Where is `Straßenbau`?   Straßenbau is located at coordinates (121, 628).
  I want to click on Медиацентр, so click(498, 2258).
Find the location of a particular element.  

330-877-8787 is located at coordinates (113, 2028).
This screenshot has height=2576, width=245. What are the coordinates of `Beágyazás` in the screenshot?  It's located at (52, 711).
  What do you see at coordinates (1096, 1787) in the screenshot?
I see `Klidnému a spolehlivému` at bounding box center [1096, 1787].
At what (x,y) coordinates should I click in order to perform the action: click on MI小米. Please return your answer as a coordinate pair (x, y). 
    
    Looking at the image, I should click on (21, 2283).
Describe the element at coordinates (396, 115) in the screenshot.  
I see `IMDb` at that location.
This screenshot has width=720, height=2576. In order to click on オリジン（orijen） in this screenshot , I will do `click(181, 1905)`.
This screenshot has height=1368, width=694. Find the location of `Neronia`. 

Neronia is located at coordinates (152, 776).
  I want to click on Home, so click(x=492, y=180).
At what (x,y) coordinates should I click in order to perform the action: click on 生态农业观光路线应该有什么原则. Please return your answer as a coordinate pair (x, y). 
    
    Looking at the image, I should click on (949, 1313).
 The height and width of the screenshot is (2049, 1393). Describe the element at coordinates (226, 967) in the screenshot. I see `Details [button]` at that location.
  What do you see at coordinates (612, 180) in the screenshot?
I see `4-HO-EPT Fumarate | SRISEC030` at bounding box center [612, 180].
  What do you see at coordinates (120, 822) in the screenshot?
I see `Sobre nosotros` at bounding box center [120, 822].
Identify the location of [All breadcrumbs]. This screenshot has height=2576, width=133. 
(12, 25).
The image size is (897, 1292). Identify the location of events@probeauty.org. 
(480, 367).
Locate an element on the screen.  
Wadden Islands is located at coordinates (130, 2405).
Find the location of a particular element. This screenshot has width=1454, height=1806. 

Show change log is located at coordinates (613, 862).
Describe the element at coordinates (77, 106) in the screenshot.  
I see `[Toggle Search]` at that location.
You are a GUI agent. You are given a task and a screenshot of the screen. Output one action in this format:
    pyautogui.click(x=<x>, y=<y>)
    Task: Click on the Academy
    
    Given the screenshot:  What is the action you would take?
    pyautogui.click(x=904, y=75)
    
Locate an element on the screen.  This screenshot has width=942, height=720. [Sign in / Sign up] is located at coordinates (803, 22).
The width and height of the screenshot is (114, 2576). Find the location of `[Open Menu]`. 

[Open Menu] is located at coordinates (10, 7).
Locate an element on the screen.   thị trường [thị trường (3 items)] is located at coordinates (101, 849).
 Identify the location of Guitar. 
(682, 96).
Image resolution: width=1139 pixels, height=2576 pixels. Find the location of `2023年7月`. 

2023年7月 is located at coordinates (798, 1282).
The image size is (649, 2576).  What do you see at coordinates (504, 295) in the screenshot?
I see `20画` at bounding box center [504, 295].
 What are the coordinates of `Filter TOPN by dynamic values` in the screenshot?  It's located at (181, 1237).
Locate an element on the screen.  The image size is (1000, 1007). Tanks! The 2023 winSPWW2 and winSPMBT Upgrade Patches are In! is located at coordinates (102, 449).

________________________________________

■ Instructions for the task ■
Copy the entries exactly as they appear.

■ Response below ■
Where is `Straßenbau`?   Straßenbau is located at coordinates (121, 628).
  I want to click on Медиацентр, so click(498, 2258).
Find the location of a particular element.  

330-877-8787 is located at coordinates (113, 2028).
This screenshot has height=2576, width=245. What are the coordinates of `Beágyazás` in the screenshot?  It's located at (52, 711).
  What do you see at coordinates (1096, 1787) in the screenshot?
I see `Klidnému a spolehlivému` at bounding box center [1096, 1787].
At what (x,y) coordinates should I click in order to perform the action: click on MI小米. Please return your answer as a coordinate pair (x, y). 
    
    Looking at the image, I should click on (21, 2283).
Describe the element at coordinates (396, 115) in the screenshot.  
I see `IMDb` at that location.
This screenshot has width=720, height=2576. In order to click on オリジン（orijen） in this screenshot , I will do `click(181, 1905)`.
This screenshot has height=1368, width=694. Find the location of `Neronia`. 

Neronia is located at coordinates (152, 776).
  I want to click on Home, so click(x=492, y=180).
At what (x,y) coordinates should I click in order to perform the action: click on 生态农业观光路线应该有什么原则. Please return your answer as a coordinate pair (x, y). 
    
    Looking at the image, I should click on (949, 1313).
 The height and width of the screenshot is (2049, 1393). Describe the element at coordinates (226, 967) in the screenshot. I see `Details [button]` at that location.
  What do you see at coordinates (612, 180) in the screenshot?
I see `4-HO-EPT Fumarate | SRISEC030` at bounding box center [612, 180].
  What do you see at coordinates (120, 822) in the screenshot?
I see `Sobre nosotros` at bounding box center [120, 822].
Identify the location of [All breadcrumbs]. This screenshot has height=2576, width=133. 
(12, 25).
The image size is (897, 1292). Identify the location of events@probeauty.org. 
(480, 367).
Locate an element on the screen.  
Wadden Islands is located at coordinates (130, 2405).
Find the location of a particular element. This screenshot has width=1454, height=1806. 

Show change log is located at coordinates (613, 862).
Describe the element at coordinates (77, 106) in the screenshot.  
I see `[Toggle Search]` at that location.
You are a GUI agent. You are given a task and a screenshot of the screen. Output one action in this format:
    pyautogui.click(x=<x>, y=<y>)
    Task: Click on the Academy
    
    Given the screenshot:  What is the action you would take?
    pyautogui.click(x=904, y=75)
    
Locate an element on the screen.  This screenshot has width=942, height=720. [Sign in / Sign up] is located at coordinates (803, 22).
The width and height of the screenshot is (114, 2576). Find the location of `[Open Menu]`. 

[Open Menu] is located at coordinates (10, 7).
Locate an element on the screen.   thị trường [thị trường (3 items)] is located at coordinates (101, 849).
 Identify the location of Guitar. 
(682, 96).
Image resolution: width=1139 pixels, height=2576 pixels. Find the location of `2023年7月`. 

2023年7月 is located at coordinates (798, 1282).
The image size is (649, 2576).  What do you see at coordinates (504, 295) in the screenshot?
I see `20画` at bounding box center [504, 295].
 What are the coordinates of `Filter TOPN by dynamic values` in the screenshot?  It's located at (181, 1237).
Locate an element on the screen.  The image size is (1000, 1007). Tanks! The 2023 winSPWW2 and winSPMBT Upgrade Patches are In! is located at coordinates (102, 449).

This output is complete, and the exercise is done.